When we worship other gods, fail to rest and worship on the Christian Sabbath, do not honor those in authority, or struggle with any form of adultery, it is because we are coveting. When we worship the ways of the world, long for a self-serving Sabbath, claim our own authority, or desire our neighbor’s spouse, we are coveting. The comprehensive character of sin unveils how coveting is at the root of all ingratitude toward God.
The Comprehensive Character of Covetousness
The comprehensive character of this commandment shows the way covetousness is often involved when any one of the Ten Commandments is broken. This is clearly seen in several key passages of Scripture. When Paul reflects on the whole law, he uses covetousness to sum it all up (Rom. 7:7). When he warns the Galatians to guard themselves from sin, he speaks of sin as the flesh’s coveting against the Spirit (Gal. 5:17). And when James is giving warnings against the sins of murder, fighting, and quarreling, he shows how coveting is truly at the root of them all (James 4:2).

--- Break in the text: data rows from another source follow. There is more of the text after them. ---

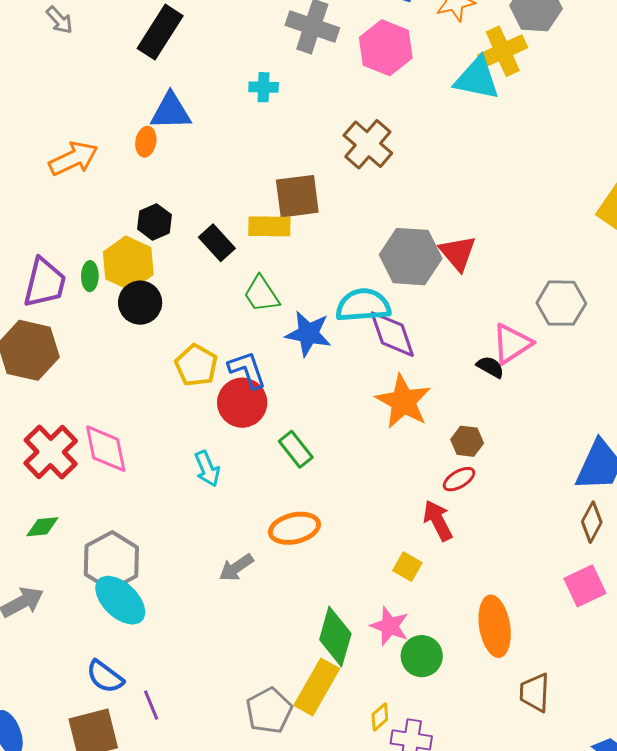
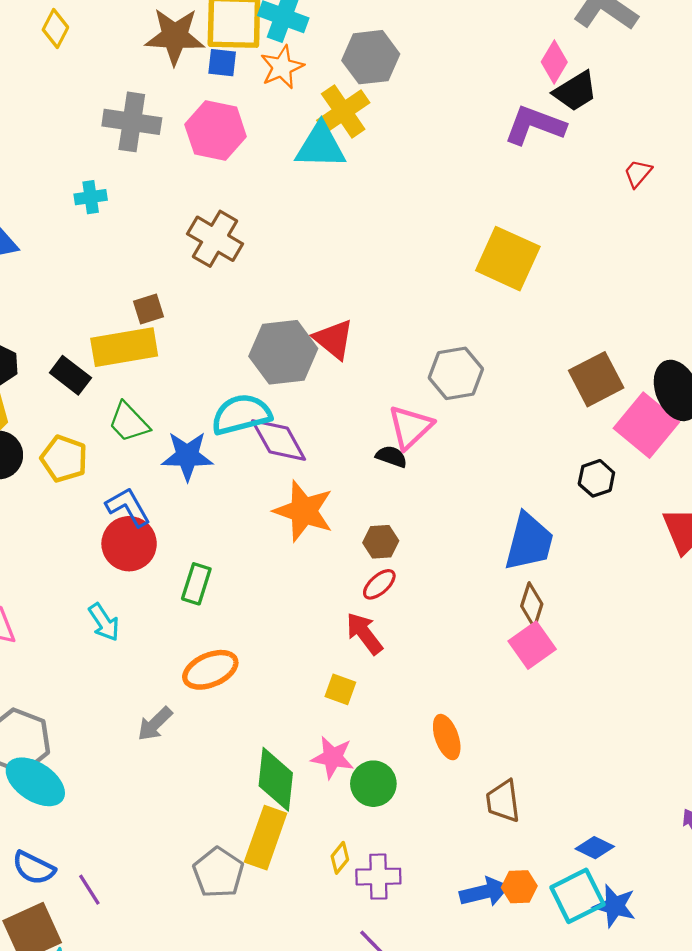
brown square: (297, 196) -> (149, 309), size x0.6
yellow rectangle: (269, 226) -> (124, 347), size x1.4
yellow pentagon: (196, 365) -> (64, 459), moved
green rectangle: (296, 449) -> (196, 584), turned 66
pink square: (585, 586) -> (532, 645), moved
orange ellipse: (495, 626) -> (447, 737), size x0.7

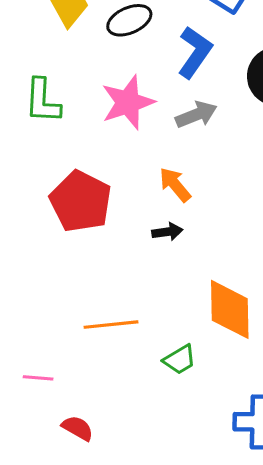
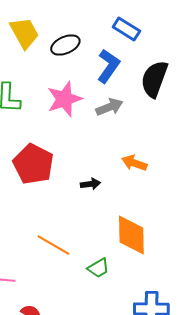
orange arrow: (175, 185) -> (134, 163), moved, turned -30
orange line: (111, 325) -> (53, 245), turned 36

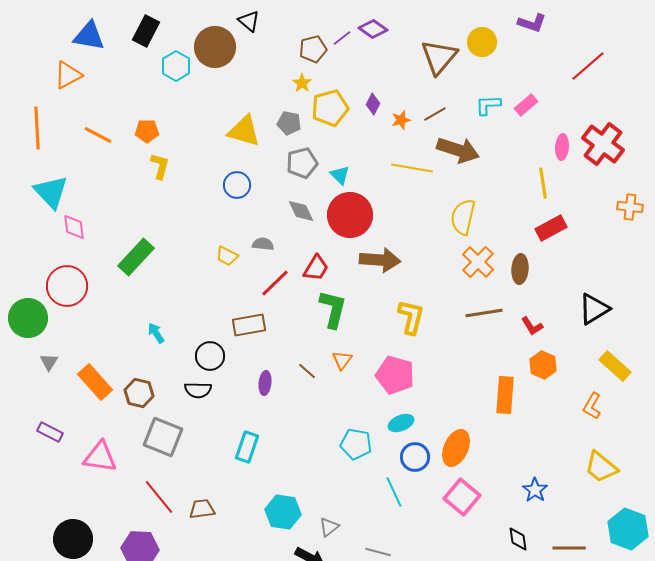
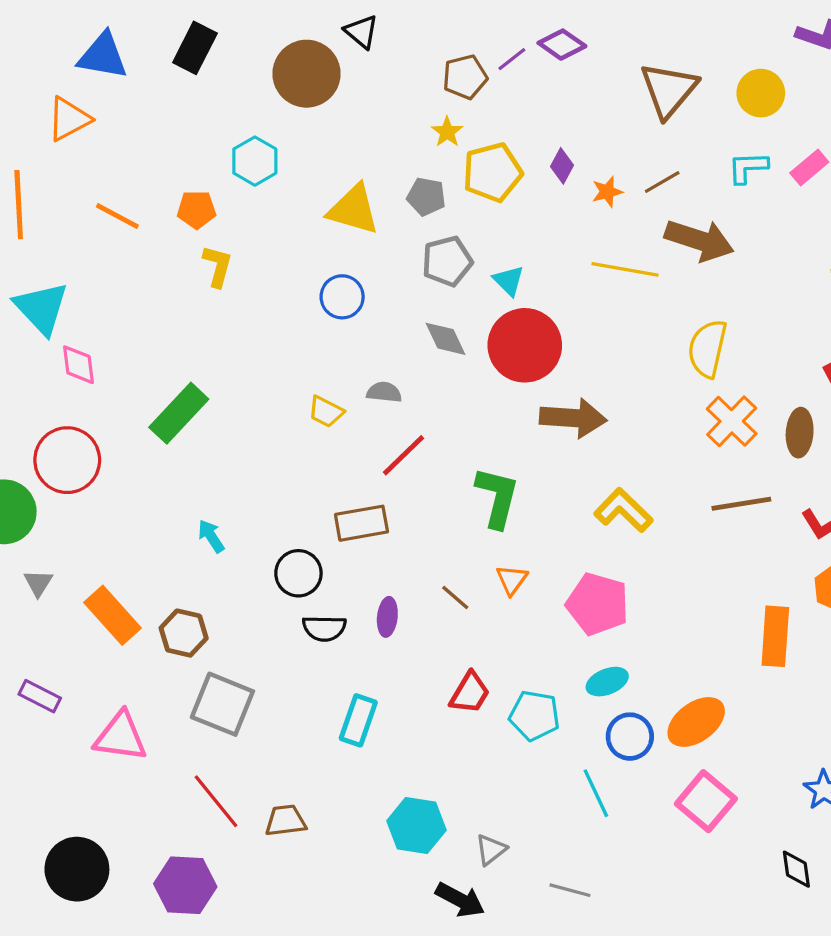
yellow circle: (482, 42) -> (761, 93), moved
cyan hexagon: (176, 66) -> (255, 161), moved
red trapezoid: (316, 268) -> (470, 693), moved
yellow L-shape: (411, 317) -> (623, 510), turned -60
black semicircle: (198, 390) -> (324, 628), moved
orange ellipse: (456, 448) -> (696, 722), turned 30

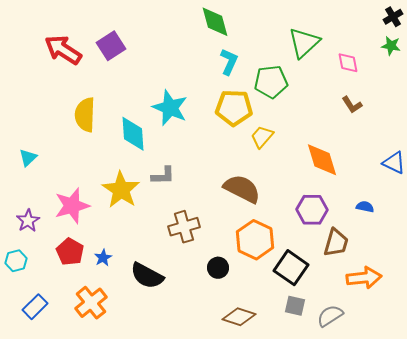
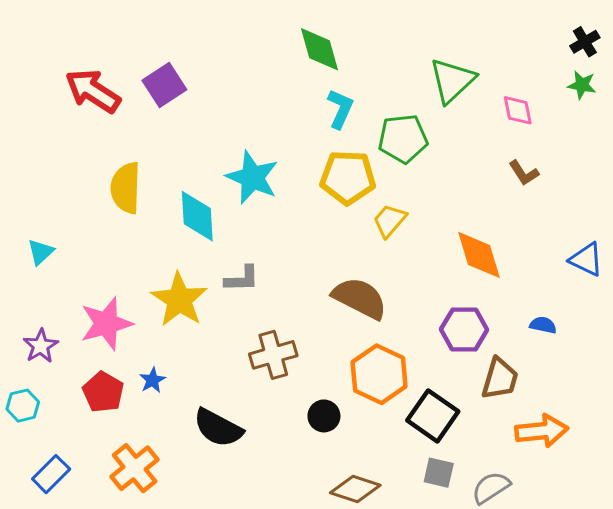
blue star: (103, 258) -> (152, 380), moved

The Heidelberg Catechism also spells out the comprehensive character of covetousness (Q&A 113). We are told “that not even the slightest desire or thought contrary to any one of God’s commandments should ever arise in our hearts.” This answer clearly is pointing to the fact that when we show ungrateful defiance of any one of the Ten Commandments, the root is covetousness, our desire to place the self above God.